• **WORK ITEM**:
Give back only the line containing "ij uw toestemming." and every line after it through the end of the data below, transcribed exactly.

• **MATERIAL PROVIDED**:

=-=-=

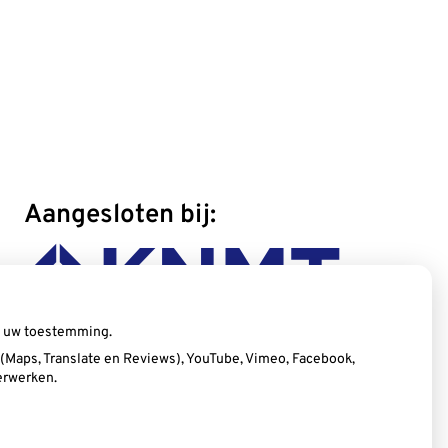
Aangesloten bij:
ij uw toestemming.
Maps, Translate en Reviews), YouTube, Vimeo, Facebook,
erwerken.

=-=-=

• **OUTPUT OF THE TASK**:
ij uw toestemming.
Maps, Translate en Reviews), YouTube, Vimeo, Facebook,
erwerken.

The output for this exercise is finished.